Dataset →
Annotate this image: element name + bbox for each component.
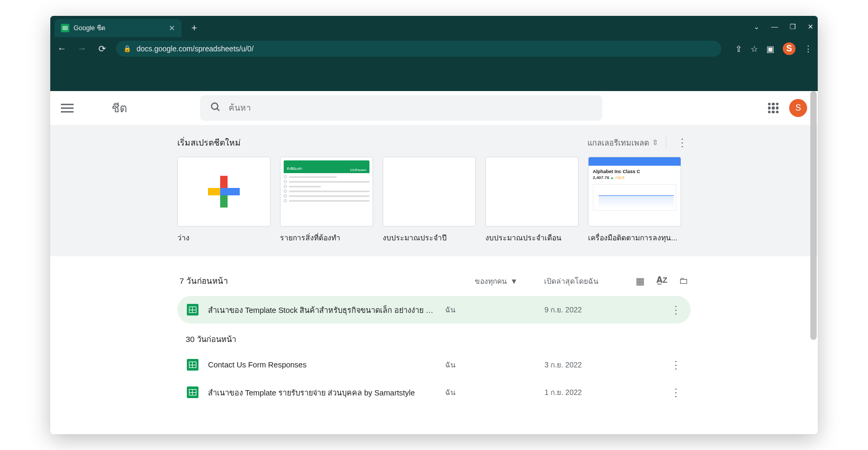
document-date: 1 ก.ย. 2022	[518, 386, 608, 398]
back-icon[interactable]: ←	[56, 43, 68, 54]
scrollbar[interactable]	[810, 91, 817, 433]
section-label: 7 วันก่อนหน้า	[179, 274, 228, 287]
template-label: ว่าง	[177, 232, 270, 244]
search-icon	[210, 101, 221, 115]
app-title: ชีต	[112, 99, 127, 118]
document-title: สำเนาของ Template Stock สินค้าสำหรับธุรก…	[208, 304, 436, 316]
document-title: Contact Us Form Responses	[208, 361, 436, 369]
profile-chip[interactable]: S	[783, 42, 795, 55]
extensions-icon[interactable]: ▣	[766, 44, 774, 54]
close-window-icon[interactable]: ✕	[808, 23, 813, 31]
template-blank-thumb[interactable]	[177, 157, 270, 227]
svg-point-7	[212, 103, 218, 110]
sort-icon[interactable]: A̲Z	[656, 275, 667, 287]
document-row[interactable]: Contact Us Form Responses ฉัน 3 ก.ย. 202…	[177, 351, 691, 379]
owner-filter[interactable]: ของทุกคน ▼	[475, 275, 518, 287]
minimize-icon[interactable]: —	[771, 23, 778, 31]
brand-stripe	[50, 60, 818, 91]
sheets-favicon	[61, 24, 69, 32]
share-icon[interactable]: ⇪	[735, 44, 742, 54]
template-label: งบประมาณประจำเดือน	[485, 232, 578, 244]
template-label: งบประมาณประจำปี	[383, 232, 476, 244]
template-investment-tracker-thumb[interactable]: Alphabet Inc Class C 2,407.76 ▲ +16.9	[588, 157, 681, 227]
browser-window: Google ชีต ✕ + ⌄ — ❐ ✕ ← → ⟳ 🔒 docs.goog…	[50, 16, 818, 434]
document-row[interactable]: สำเนาของ Template รายรับรายจ่าย ส่วนบุคค…	[177, 379, 691, 406]
chevron-down-icon: ▼	[510, 277, 518, 285]
template-todo-thumb[interactable]: สิ่งที่ต้องทำ1/1/Present	[280, 157, 373, 227]
document-date: 3 ก.ย. 2022	[518, 359, 608, 371]
preview-stock-title: Alphabet Inc Class C	[593, 169, 676, 174]
document-row[interactable]: สำเนาของ Template Stock สินค้าสำหรับธุรก…	[177, 296, 691, 323]
close-tab-icon[interactable]: ✕	[169, 24, 175, 32]
template-monthly-budget[interactable]: งบประมาณประจำเดือน	[485, 157, 578, 244]
window-controls: ⌄ — ❐ ✕	[754, 16, 813, 37]
browser-tab[interactable]: Google ชีต ✕	[55, 19, 182, 37]
unfold-icon: ⇳	[652, 138, 658, 147]
document-more-icon[interactable]: ⋮	[671, 303, 681, 316]
sheets-logo[interactable]	[83, 96, 102, 120]
app-header: ชีต S	[50, 91, 818, 125]
google-apps-icon[interactable]	[768, 103, 779, 113]
template-investment-tracker[interactable]: Alphabet Inc Class C 2,407.76 ▲ +16.9 เค…	[588, 157, 681, 244]
document-owner: ฉัน	[445, 304, 509, 316]
svg-line-8	[217, 109, 219, 111]
svg-rect-4	[61, 104, 74, 105]
url-text: docs.google.com/spreadsheets/u/0/	[137, 44, 254, 53]
address-bar: ← → ⟳ 🔒 docs.google.com/spreadsheets/u/0…	[50, 37, 818, 60]
template-gallery-link[interactable]: แกลเลอรีเทมเพลต ⇳	[587, 137, 658, 149]
document-owner: ฉัน	[445, 386, 509, 398]
template-gallery-link-label: แกลเลอรีเทมเพลต	[587, 137, 649, 149]
browser-action-icons: ⇪ ☆ ▣ S ⋮	[735, 42, 812, 55]
section-label: 30 วันก่อนหน้า	[177, 323, 691, 351]
search-box[interactable]	[200, 95, 602, 121]
template-annual-budget-thumb[interactable]	[383, 157, 476, 227]
template-annual-budget[interactable]: งบประมาณประจำปี	[383, 157, 476, 244]
svg-rect-5	[61, 107, 74, 109]
browser-menu-icon[interactable]: ⋮	[804, 44, 812, 54]
account-avatar[interactable]: S	[789, 99, 807, 117]
template-label: รายการสิ่งที่ต้องทำ	[280, 232, 373, 244]
sheets-file-icon	[187, 304, 198, 316]
tab-search-icon[interactable]: ⌄	[754, 23, 760, 31]
document-owner: ฉัน	[445, 359, 509, 371]
main-menu-icon[interactable]	[61, 102, 74, 114]
document-more-icon[interactable]: ⋮	[671, 358, 681, 371]
document-date: 9 ก.ย. 2022	[518, 304, 608, 316]
folder-picker-icon[interactable]: 🗀	[679, 275, 689, 287]
omnibox[interactable]: 🔒 docs.google.com/spreadsheets/u/0/	[116, 41, 721, 57]
template-monthly-budget-thumb[interactable]	[485, 157, 578, 227]
template-gallery: เริ่มสเปรดชีตใหม่ แกลเลอรีเทมเพลต ⇳ ⋮	[50, 125, 818, 256]
document-title: สำเนาของ Template รายรับรายจ่าย ส่วนบุคค…	[208, 386, 436, 399]
lock-icon: 🔒	[123, 45, 131, 52]
bookmark-icon[interactable]: ☆	[751, 44, 758, 54]
svg-rect-6	[61, 111, 74, 113]
reload-icon[interactable]: ⟳	[96, 43, 108, 55]
owner-filter-label: ของทุกคน	[475, 275, 507, 287]
tab-title: Google ชีต	[74, 23, 165, 33]
search-input[interactable]	[229, 103, 593, 113]
opened-by-label: เปิดล่าสุดโดยฉัน	[544, 275, 599, 287]
grid-view-icon[interactable]: ▦	[636, 275, 645, 287]
template-todo[interactable]: สิ่งที่ต้องทำ1/1/Present รายการสิ่งที่ต้…	[280, 157, 373, 244]
plus-icon	[208, 176, 240, 208]
document-list: 7 วันก่อนหน้า ของทุกคน ▼ เปิดล่าสุดโดยฉั…	[50, 256, 818, 406]
sheets-file-icon	[187, 359, 198, 371]
gallery-heading: เริ่มสเปรดชีตใหม่	[177, 136, 241, 149]
browser-titlebar: Google ชีต ✕ + ⌄ — ❐ ✕	[50, 16, 818, 37]
forward-icon[interactable]: →	[76, 43, 88, 54]
maximize-icon[interactable]: ❐	[790, 23, 796, 31]
template-label: เครื่องมือติดตามการลงทุน...	[588, 232, 681, 244]
list-controls-row: 7 วันก่อนหน้า ของทุกคน ▼ เปิดล่าสุดโดยฉั…	[177, 269, 691, 296]
gallery-more-icon[interactable]: ⋮	[674, 136, 691, 149]
scrollbar-thumb[interactable]	[810, 91, 817, 340]
preview-stock-price: 2,407.76	[593, 175, 609, 180]
new-tab-button[interactable]: +	[187, 21, 202, 35]
divider	[666, 136, 666, 149]
template-blank[interactable]: ว่าง	[177, 157, 270, 244]
sheets-file-icon	[187, 386, 198, 398]
document-more-icon[interactable]: ⋮	[671, 386, 681, 399]
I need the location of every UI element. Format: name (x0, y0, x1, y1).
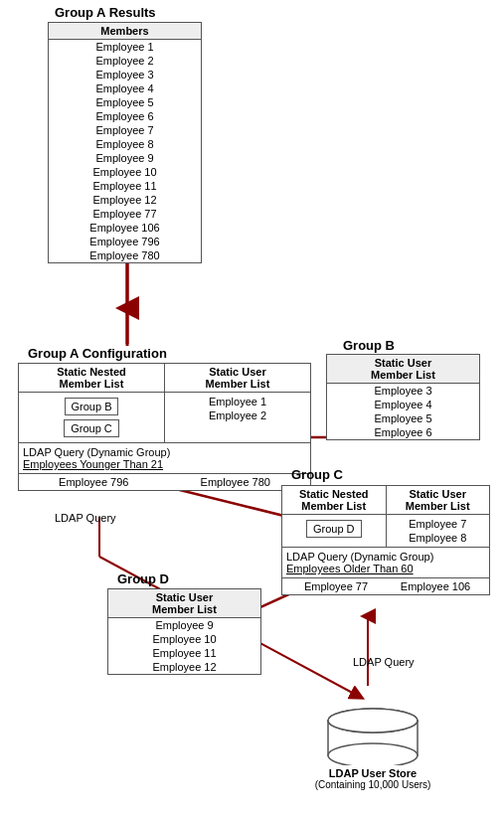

Work required → The records above should be repeated exactly, with every picture omitted.

Written answer →
Annotate this image: element name + bbox for each component.
document-date: 1 ก.ย. 2022	[518, 386, 608, 398]
back-icon[interactable]: ←	[56, 43, 68, 54]
scrollbar[interactable]	[810, 91, 817, 433]
section-label: 7 วันก่อนหน้า	[179, 274, 228, 287]
template-label: ว่าง	[177, 232, 270, 244]
search-icon	[210, 101, 221, 115]
app-title: ชีต	[112, 99, 127, 118]
document-title: สำเนาของ Template Stock สินค้าสำหรับธุรก…	[208, 304, 436, 316]
document-title: Contact Us Form Responses	[208, 361, 436, 369]
profile-chip[interactable]: S	[783, 42, 795, 55]
extensions-icon[interactable]: ▣	[766, 44, 774, 54]
close-window-icon[interactable]: ✕	[808, 23, 813, 31]
template-blank-thumb[interactable]	[177, 157, 270, 227]
svg-point-7	[212, 103, 218, 110]
sort-icon[interactable]: A̲Z	[656, 275, 667, 287]
document-row[interactable]: Contact Us Form Responses ฉัน 3 ก.ย. 202…	[177, 351, 691, 379]
owner-filter[interactable]: ของทุกคน ▼	[475, 275, 518, 287]
minimize-icon[interactable]: —	[771, 23, 778, 31]
brand-stripe	[50, 60, 818, 91]
sheets-favicon	[61, 24, 69, 32]
share-icon[interactable]: ⇪	[735, 44, 742, 54]
template-label: งบประมาณประจำเดือน	[485, 232, 578, 244]
template-label: งบประมาณประจำปี	[383, 232, 476, 244]
template-investment-tracker-thumb[interactable]: Alphabet Inc Class C 2,407.76 ▲ +16.9	[588, 157, 681, 227]
browser-window: Google ชีต ✕ + ⌄ — ❐ ✕ ← → ⟳ 🔒 docs.goog…	[50, 16, 818, 434]
document-row[interactable]: สำเนาของ Template รายรับรายจ่าย ส่วนบุคค…	[177, 379, 691, 406]
chevron-down-icon: ▼	[510, 277, 518, 285]
template-todo-thumb[interactable]: สิ่งที่ต้องทำ1/1/Present	[280, 157, 373, 227]
document-date: 3 ก.ย. 2022	[518, 359, 608, 371]
preview-stock-title: Alphabet Inc Class C	[593, 169, 676, 174]
document-row[interactable]: สำเนาของ Template Stock สินค้าสำหรับธุรก…	[177, 296, 691, 323]
close-tab-icon[interactable]: ✕	[169, 24, 175, 32]
template-monthly-budget[interactable]: งบประมาณประจำเดือน	[485, 157, 578, 244]
window-controls: ⌄ — ❐ ✕	[754, 16, 813, 37]
browser-tab[interactable]: Google ชีต ✕	[55, 19, 182, 37]
unfold-icon: ⇳	[652, 138, 658, 147]
document-more-icon[interactable]: ⋮	[671, 303, 681, 316]
sheets-logo[interactable]	[83, 96, 102, 120]
app-header: ชีต S	[50, 91, 818, 125]
google-apps-icon[interactable]	[768, 103, 779, 113]
template-investment-tracker[interactable]: Alphabet Inc Class C 2,407.76 ▲ +16.9 เค…	[588, 157, 681, 244]
document-owner: ฉัน	[445, 304, 509, 316]
svg-line-8	[217, 109, 219, 111]
svg-rect-4	[61, 104, 74, 105]
url-text: docs.google.com/spreadsheets/u/0/	[137, 44, 254, 53]
address-bar: ← → ⟳ 🔒 docs.google.com/spreadsheets/u/0…	[50, 37, 818, 60]
template-gallery-link[interactable]: แกลเลอรีเทมเพลต ⇳	[587, 137, 658, 149]
document-owner: ฉัน	[445, 386, 509, 398]
template-gallery-link-label: แกลเลอรีเทมเพลต	[587, 137, 649, 149]
browser-action-icons: ⇪ ☆ ▣ S ⋮	[735, 42, 812, 55]
section-label: 30 วันก่อนหน้า	[177, 323, 691, 351]
search-box[interactable]	[200, 95, 602, 121]
template-annual-budget-thumb[interactable]	[383, 157, 476, 227]
template-annual-budget[interactable]: งบประมาณประจำปี	[383, 157, 476, 244]
svg-rect-5	[61, 107, 74, 109]
browser-menu-icon[interactable]: ⋮	[804, 44, 812, 54]
account-avatar[interactable]: S	[789, 99, 807, 117]
template-label: รายการสิ่งที่ต้องทำ	[280, 232, 373, 244]
sheets-file-icon	[187, 304, 198, 316]
tab-search-icon[interactable]: ⌄	[754, 23, 760, 31]
document-owner: ฉัน	[445, 359, 509, 371]
main-menu-icon[interactable]	[61, 102, 74, 114]
document-more-icon[interactable]: ⋮	[671, 358, 681, 371]
document-date: 9 ก.ย. 2022	[518, 304, 608, 316]
folder-picker-icon[interactable]: 🗀	[679, 275, 689, 287]
omnibox[interactable]: 🔒 docs.google.com/spreadsheets/u/0/	[116, 41, 721, 57]
template-monthly-budget-thumb[interactable]	[485, 157, 578, 227]
template-gallery: เริ่มสเปรดชีตใหม่ แกลเลอรีเทมเพลต ⇳ ⋮	[50, 125, 818, 256]
document-title: สำเนาของ Template รายรับรายจ่าย ส่วนบุคค…	[208, 386, 436, 399]
lock-icon: 🔒	[123, 45, 131, 52]
bookmark-icon[interactable]: ☆	[751, 44, 758, 54]
svg-rect-6	[61, 111, 74, 113]
reload-icon[interactable]: ⟳	[96, 43, 108, 55]
owner-filter-label: ของทุกคน	[475, 275, 507, 287]
tab-title: Google ชีต	[74, 23, 165, 33]
search-input[interactable]	[229, 103, 593, 113]
opened-by-label: เปิดล่าสุดโดยฉัน	[544, 275, 599, 287]
grid-view-icon[interactable]: ▦	[636, 275, 645, 287]
template-todo[interactable]: สิ่งที่ต้องทำ1/1/Present รายการสิ่งที่ต้…	[280, 157, 373, 244]
plus-icon	[208, 176, 240, 208]
document-list: 7 วันก่อนหน้า ของทุกคน ▼ เปิดล่าสุดโดยฉั…	[50, 256, 818, 406]
sheets-file-icon	[187, 359, 198, 371]
gallery-heading: เริ่มสเปรดชีตใหม่	[177, 136, 241, 149]
browser-titlebar: Google ชีต ✕ + ⌄ — ❐ ✕	[50, 16, 818, 37]
forward-icon[interactable]: →	[76, 43, 88, 54]
maximize-icon[interactable]: ❐	[790, 23, 796, 31]
template-label: เครื่องมือติดตามการลงทุน...	[588, 232, 681, 244]
list-controls-row: 7 วันก่อนหน้า ของทุกคน ▼ เปิดล่าสุดโดยฉั…	[177, 269, 691, 296]
gallery-more-icon[interactable]: ⋮	[674, 136, 691, 149]
scrollbar-thumb[interactable]	[810, 91, 817, 340]
preview-stock-price: 2,407.76	[593, 175, 609, 180]
new-tab-button[interactable]: +	[187, 21, 202, 35]
divider	[666, 136, 666, 149]
template-blank[interactable]: ว่าง	[177, 157, 270, 244]
sheets-file-icon	[187, 386, 198, 398]
document-more-icon[interactable]: ⋮	[671, 386, 681, 399]
I need the location of every UI element. Format: name (x0, y0, x1, y1).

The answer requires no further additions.